Domes and Minarets? Not in My Backyard, Say an Increasing Number of Germans
Part 2: "Why Would You Build a Mosque in an Area Where Nobody Lives?"
Of course the Protestant and Catholic churches stress unanimously that Germany's more than 3 million Muslims have the same constitutional right to build houses of worship.
But agreeing to a mosque, German Protestant leader Bishop Huber said at a national church meeting in 2007, should in no way preclude the opportunity for an open and critical discussion about the location, size and number of such buildings.
Location, size, number -- at least one of these factors seems to be out of proportion in some of the 184 new mosque projects. There are plenty of examples out there.
In Berlin the local Ahmadiyya congregation, just 200 members strong, is pushing construction of a mosque at a cost of around 1 million ($1.6 million) in Berlin's suburban Heinersdorf district, which is home to a paucity of Muslims. Feeling left out of the process by local politicians, furious residents quickly began to gather at numerous, often overflowing and sometimes tumultuous protest meetings. "No to the mosque" or, as in the time around the fall of the Berlin Wall in this former East German district, "We are the people." They demanded that their quiet neighborhood not be allowed to be transformed into a "second Kreuzberg," a reference to a downtown Berlin neighborhood known for its massive Turkish immigrant population. "Why?" one of the speakers asked, drawing applause, "Why would you build a mosque in an area where no Muslims live?"

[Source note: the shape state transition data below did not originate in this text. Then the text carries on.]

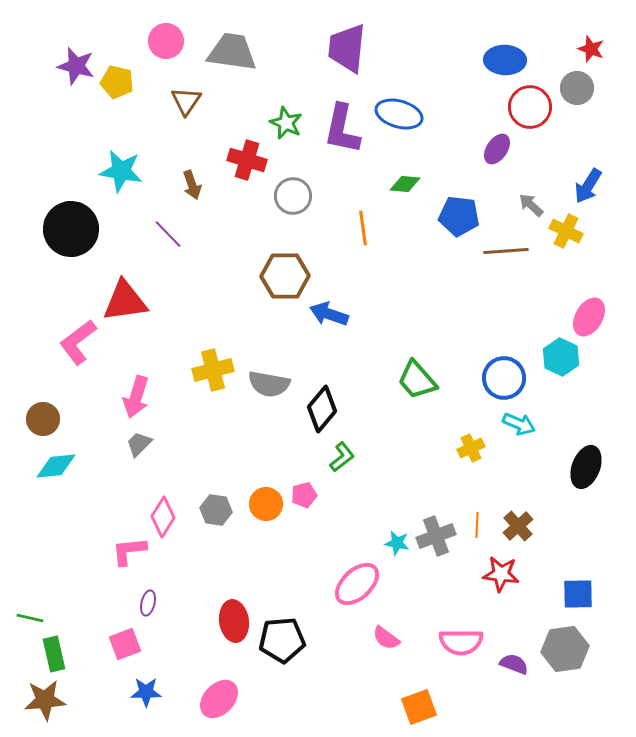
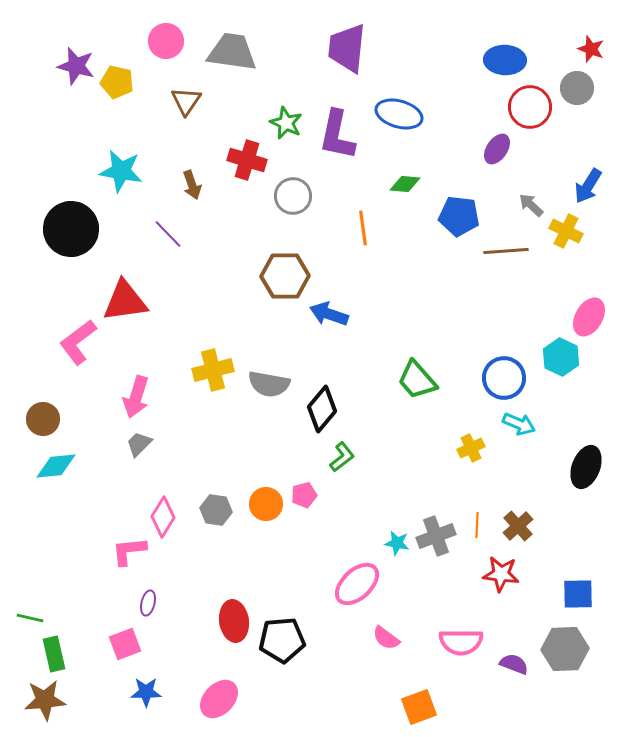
purple L-shape at (342, 129): moved 5 px left, 6 px down
gray hexagon at (565, 649): rotated 6 degrees clockwise
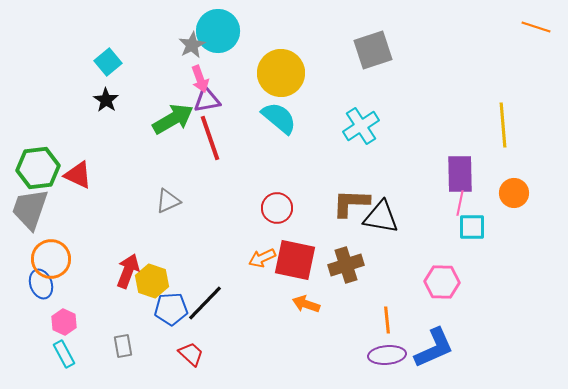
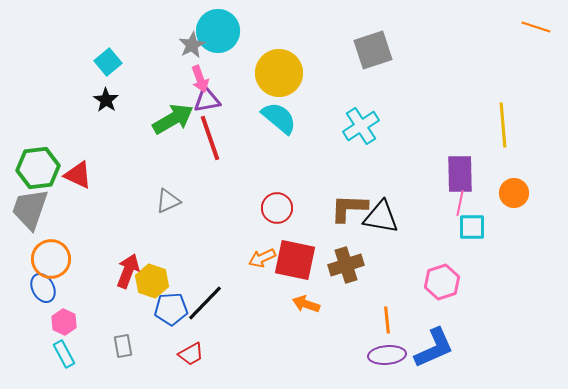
yellow circle at (281, 73): moved 2 px left
brown L-shape at (351, 203): moved 2 px left, 5 px down
pink hexagon at (442, 282): rotated 20 degrees counterclockwise
blue ellipse at (41, 284): moved 2 px right, 4 px down; rotated 8 degrees counterclockwise
red trapezoid at (191, 354): rotated 108 degrees clockwise
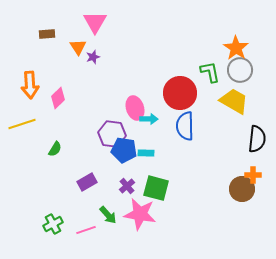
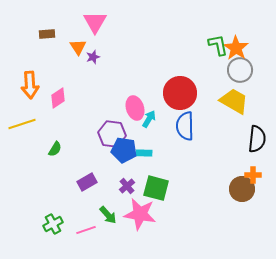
green L-shape: moved 8 px right, 27 px up
pink diamond: rotated 10 degrees clockwise
cyan arrow: rotated 60 degrees counterclockwise
cyan rectangle: moved 2 px left
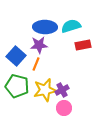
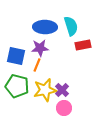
cyan semicircle: rotated 90 degrees clockwise
purple star: moved 1 px right, 3 px down
blue square: rotated 30 degrees counterclockwise
orange line: moved 1 px right, 1 px down
purple cross: rotated 16 degrees counterclockwise
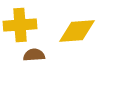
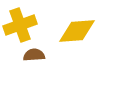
yellow cross: rotated 16 degrees counterclockwise
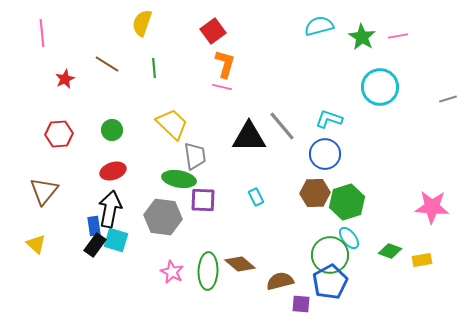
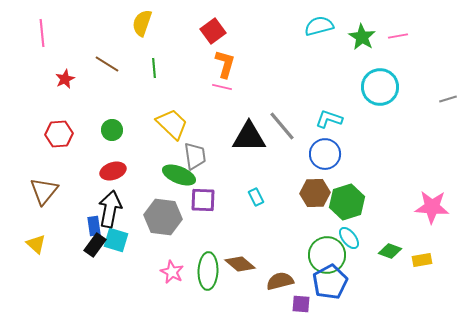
green ellipse at (179, 179): moved 4 px up; rotated 12 degrees clockwise
green circle at (330, 255): moved 3 px left
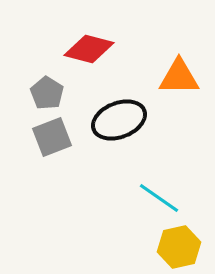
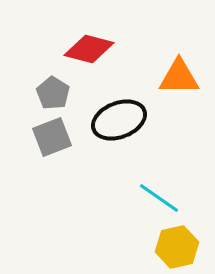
gray pentagon: moved 6 px right
yellow hexagon: moved 2 px left
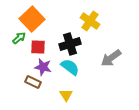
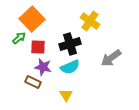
cyan semicircle: rotated 120 degrees clockwise
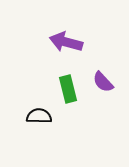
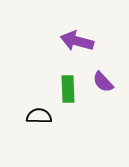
purple arrow: moved 11 px right, 1 px up
green rectangle: rotated 12 degrees clockwise
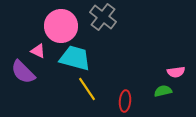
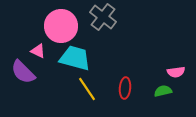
red ellipse: moved 13 px up
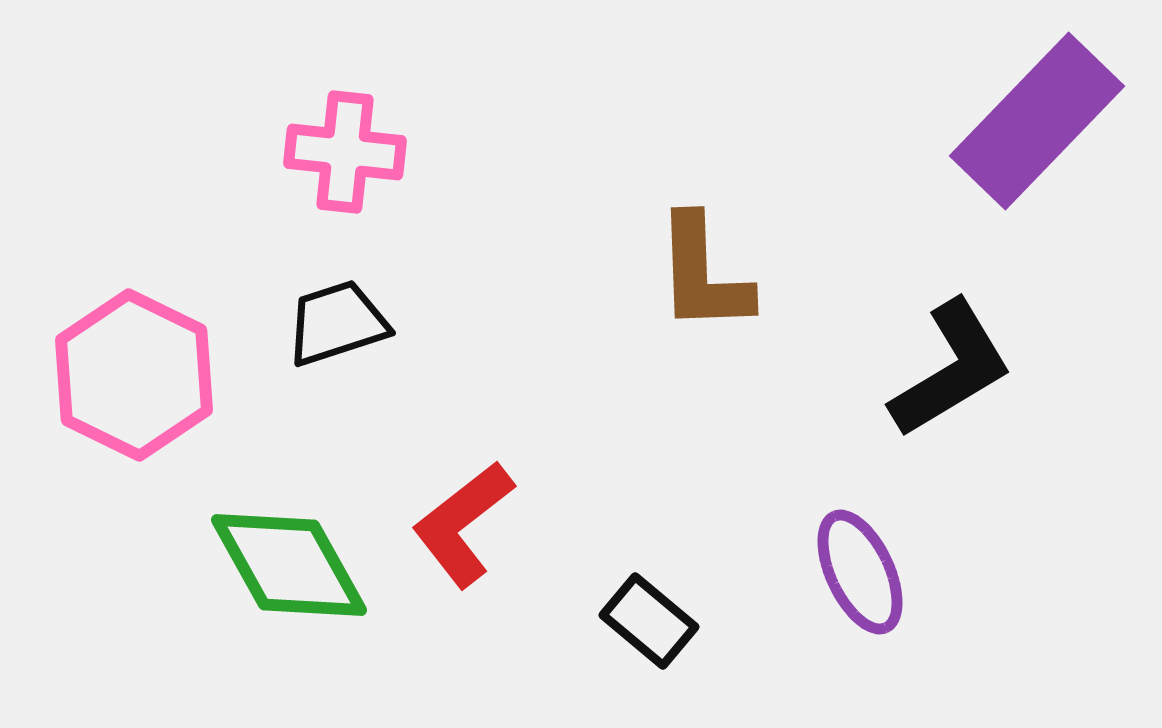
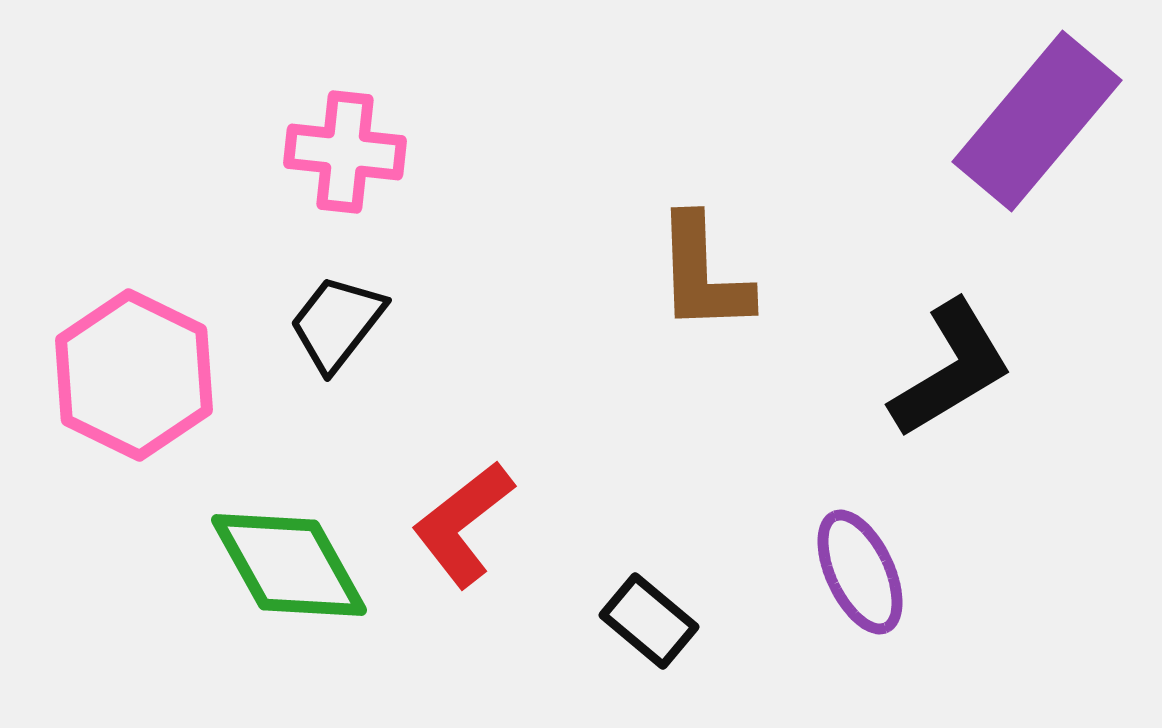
purple rectangle: rotated 4 degrees counterclockwise
black trapezoid: rotated 34 degrees counterclockwise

Meanwhile, in populous Cologne in western Germany, the locally based Turkish-Islamic Union for Religious Affairs (DITIB) -- which has close ties to a sister institution in Ankara -- has plans to build what it is describing as "Europe's biggest mosque." The construction is designed for thousands of visitors and slated for Ehrenfeld, an overburdened neighborhood that already suffers from a serious parking shortage. It's not just the mosque's location that has local residents seething, though, it's also its gigantic scale. Once built, the mosque will have a surface of 22,000 square meters (236,800 square feet) and 55-meter minarets standing as tall as an 18-story office tower. The enormous Ottoman style building, pronounces author Dieter Wellershoff, is as strange for some residents as it would be "if it were some object that suddenly landed there from another planet."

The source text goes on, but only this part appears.